What to do when your hiring data is biased

There’s an old adage in HR that people hire in their own image. But when one considers the hundred or so cognitive biases swirling around in the human brain, it becomes clear how hiring decisions can be tainted by prejudice.

This is the premise behind machine learning in recruitment: to allow algorithms to run through, parse out, and “read” candidate data with as little human intervention as possible.

That’s different from saying there’s a complete absence of bias in machine learning.

Where bias occurs
Critics have argued against human bias influencing the way algorithms are written. But for Michael Martin, senior executive at IBM Canada, HR’s bigger problem isn’t the programming bias – it’s often in the training data.

The training data is a subset of an organization’s overall dataset; it is used specifically to “teach” the machine how to classify data.

When HR data scientists use historical data that is skewed in favor of, or against, a particular group of candidates, then there’s a likelihood of replicating the bias.

“If I load data, say, for a job position, and my training data is focused on 40- to 50-year-old people, then it could eliminate people that might be around 30 years old,” Martin cited as an example.

“We want all qualified candidates to be considered equally,” he said. “The training data might not have the right attributes; it then trains the AI to think that the only candidate is of a certain age bracket.”

In hiring for the IT sector too, for instance, there might typically be a dominance of white male candidates. “If you make a hiring decision based on race or sex, then you could be missing out on some great talent just because that’s the way it’s always been done,” said Martin.

“The first thing we do is we look at the company’s hiring data and analyze it, and look for trends and patterns and irregularities that might be indicators of a potential bias.”
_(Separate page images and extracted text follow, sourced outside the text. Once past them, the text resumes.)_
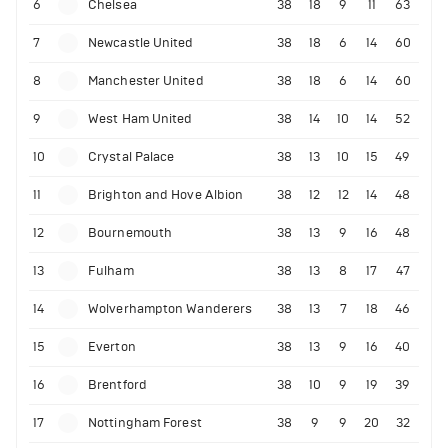
6
Chelsea
38
18
9
11
63
7
Newcastle United
38
18
6
14
60
8
Manchester United
38
18
6
14
60
9
West Ham United
38
14
10
14
52
10
Crystal Palace
38
13
10
15
49
11
Brighton and Hove Albion
38
12
12
14
48
12
Bournemouth
38
13
9
16
48
13
Fulham
38
13
8
17
47
14
Wolverhampton Wanderers
38
13
7
18
46
15
Everton
38
13
9
16
40
16
Brentford
38
10
9
19
39
17
Nottingham Forest
38
9
9
20
32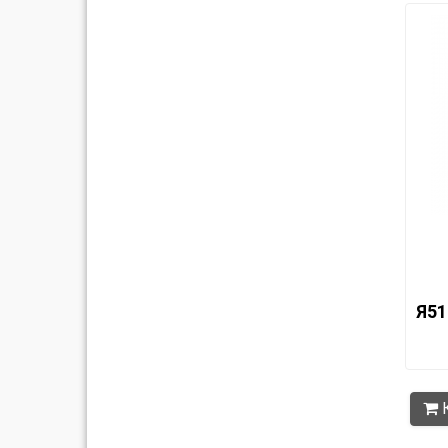
Я51
К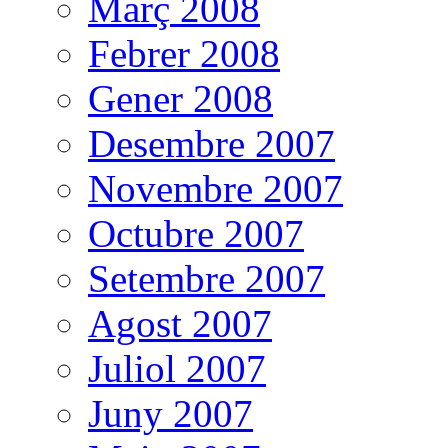
Març 2008
Febrer 2008
Gener 2008
Desembre 2007
Novembre 2007
Octubre 2007
Setembre 2007
Agost 2007
Juliol 2007
Juny 2007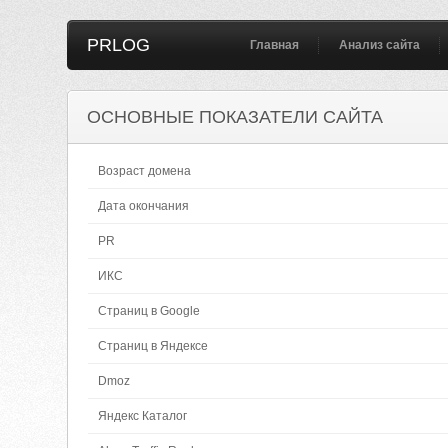
PRLOG
Главная
Анализ сайта
ОСНОВНЫЕ ПОКАЗАТЕЛИ САЙТА
Возраст домена
Дата окончания
PR
ИКС
Страниц в Google
Страниц в Яндексе
Dmoz
Яндекс Каталог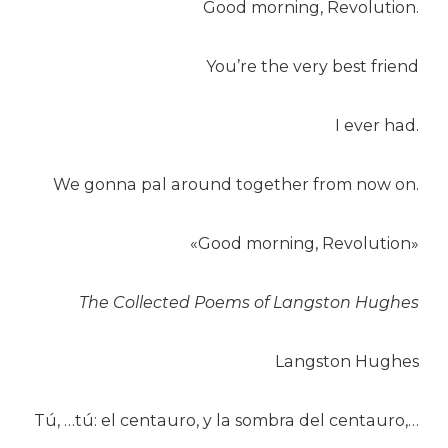
Good morning, Revolution.
You’re the very best friend
I ever had.
We gonna pal around together from now on.
«Good morning, Revolution»
The Collected Poems of Langston Hughes
Langston Hughes
Tú, …tú: el centauro, y la sombra del centauro,…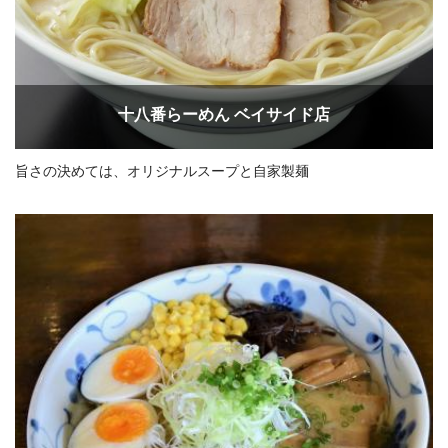
十八番らーめん ベイサイド店
旨さの決めては、オリジナルスープと自家製麺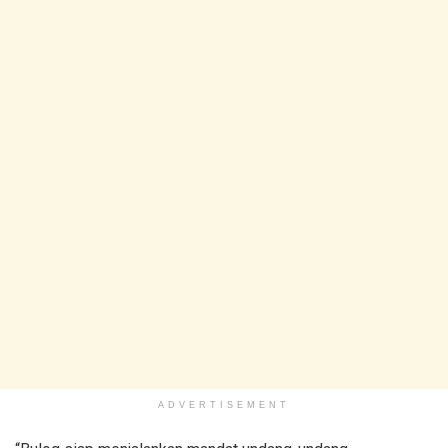
ADVERTISEMENT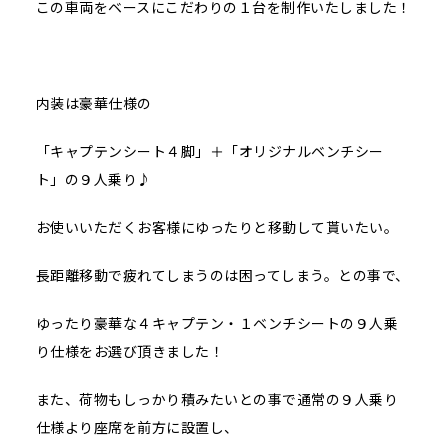
この車両をベースにこだわりの１台を制作いたしました！
内装は豪華仕様の
「キャプテンシート４脚」＋「オリジナルベンチシー
ト」の９人乗り♪
お使いいただくお客様にゆったりと移動して貰いたい。
長距離移動で疲れてしまうのは困ってしまう。との事で、
ゆったり豪華な４キャプテン・１ベンチシートの９人乗
り仕様をお選び頂きました！
また、荷物もしっかり積みたいとの事で通常の９人乗り
仕様より座席を前方に設置し、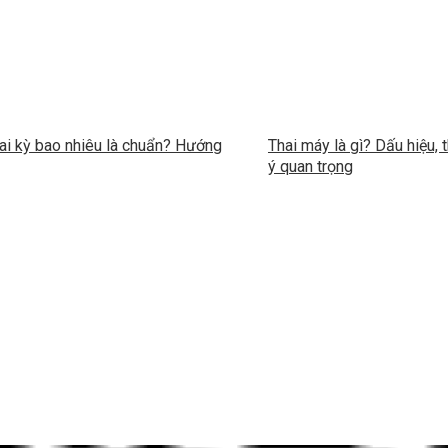
ai kỳ bao nhiêu là chuẩn? Hướng
Thai máy là gì? Dấu hiệu, 
ý quan trọng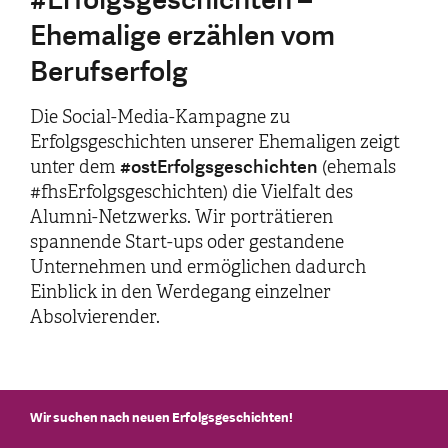
Ehemalige erzählen vom
Berufserfolg
Die Social-Media-Kampagne zu
Erfolgsgeschichten unserer Ehemaligen zeigt
#ostErfolgsgeschichten
unter dem
(ehemals
#fhsErfolgsgeschichten) die Vielfalt des
Alumni-Netzwerks. Wir porträtieren
spannende Start-ups oder gestandene
Unternehmen und ermöglichen dadurch
Einblick in den Werdegang einzelner
Absolvierender.
Wir suchen nach neuen Erfolgsgeschichten!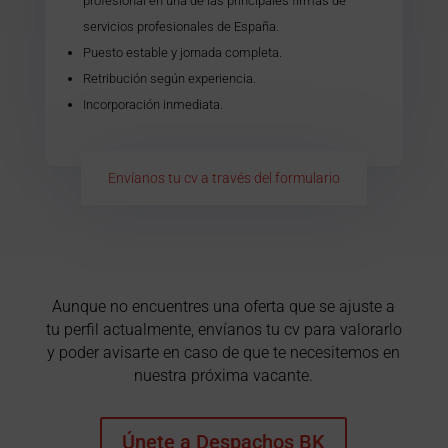
profesional en una de las principales firmas de
servicios profesionales de España.
Puesto estable y jornada completa.
Retribución según experiencia.
Incorporación inmediata.
Envíanos tu cv a través del formulario
Aunque no encuentres una oferta que se ajuste a
tu perfil actualmente, envíanos tu cv para valorarlo
y poder avisarte en caso de que te necesitemos en
nuestra próxima vacante.
Únete a Despachos BK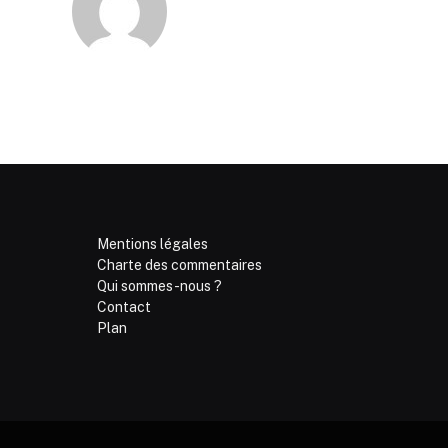
Mentions légales
Charte des commentaires
Qui sommes-nous ?
Contact
Plan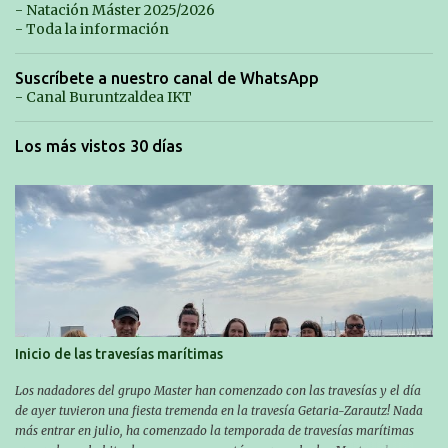
- Natación Máster 2025/2026
- Toda la información
Suscríbete a nuestro canal de WhatsApp
- Canal Buruntzaldea IKT
Los más vistos 30 días
Inicio de las travesías marítimas
Los nadadores del grupo Master han comenzado con las travesías y el día
de ayer tuvieron una fiesta tremenda en la travesía Getaria-Zarautz! Nada
más entrar en julio, ha comenzado la temporada de travesías marítimas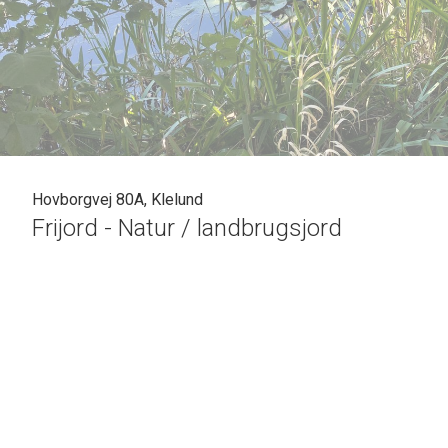
Hovborgvej 80A, Klelund
Frijord - Natur / landbrugsjord
Frijord beliggende mellem Lindknud og Hovborg i den nord
Med adgang fra offentlig vej finder du ca. 6,4 ha markareal
Der søges grundbetaling til ca. 4,15 ha.
Der ses aktivitet fra råvildt og krondyr.
Arealet kan erhverves af alle.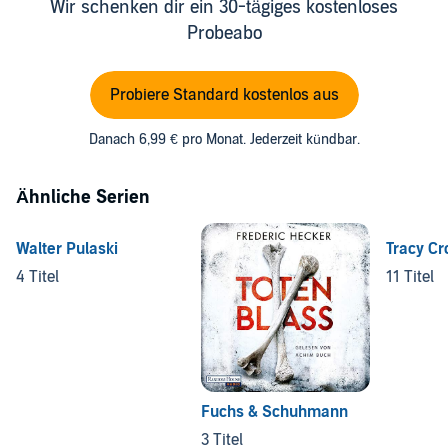
Wir schenken dir ein 30-tägiges kostenloses
Probeabo
Probiere Standard kostenlos aus
Danach 6,99 € pro Monat. Jederzeit kündbar.
Ähnliche Serien
Walter Pulaski
Tracy Cr
4 Titel
11 Titel
Fuchs & Schuhmann
3 Titel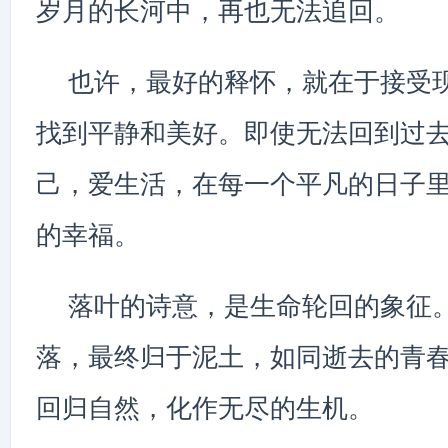
岁月的长河中，再也无法追回。
也许，最好的释怀，就在于接受
找到平静和美好。即使无法回到过
己，爱生活，在每一个平凡的日子
的幸福。
落叶的诗意，是生命轮回的象征
落，最终归于泥土，如同逝去的青
回归自然，化作无尽的生机。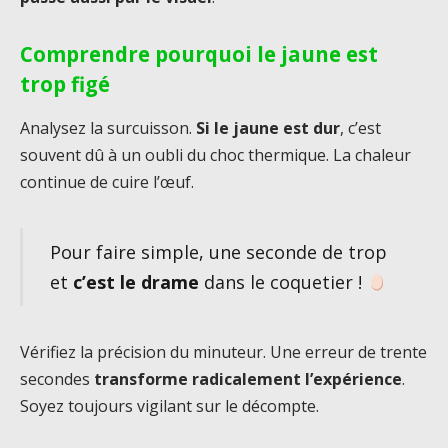
Comprendre pourquoi le jaune est
trop figé
Analysez la surcuisson.
Si le jaune est dur
, c’est
souvent dû à un oubli du choc thermique. La chaleur
continue de cuire l’œuf.
Pour faire simple, une seconde de trop
et
c’est le drame
dans le coquetier !
Vérifiez la précision du minuteur. Une erreur de trente
secondes
transforme radicalement l’expérience
.
Soyez toujours vigilant sur le décompte.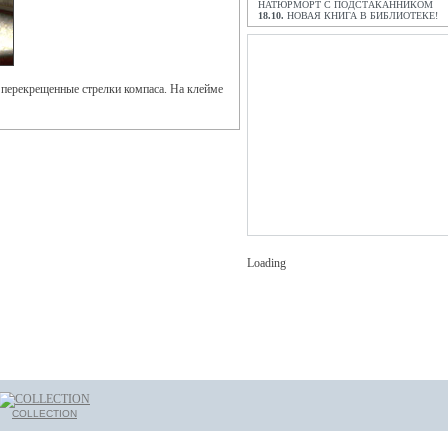
НАТЮРМОРТ С ПОДСТАКАННИКОМ
18.10.
НОВАЯ КНИГА В БИБЛИОТЕКЕ!
 перекрещенные стрелки компаса. На клейме
Loading
COLLECTION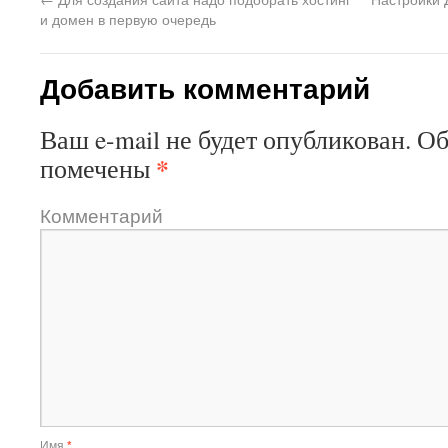
и домен в первую очередь
Добавить комментарий
Ваш e-mail не будет опубликован.
Об
*
помечены
Комментарий
Имя
*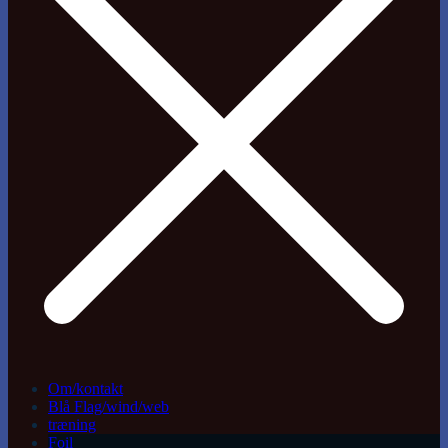
Om/kontakt
Blå Flag/wind/web
træning
Foil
“You might be closing your mind or closing off an opportunity to a very good candidate just because of one characteristic you’re perceiving to be bad,” he said.

The ‘mythology’ behind AI
Historically, clients have had to create their own training data to feed into their AI tools. But IBM is giving organizations a complete set of training data to help them avoid costly mistakes of eliminating good candidates; mistakes that may be no different from the supposedly sexist algorithm deployed (and later scrapped) by Amazon.

Much of the fear surrounding AI and machine learning stems from the “mythology” Hollywood has perpetuated about cognitive technologies, Martin said. “They think it’s very complicated.”

“People perceive it as a risk to use some of these tools because they don’t understand that the tools are there to augment their work.”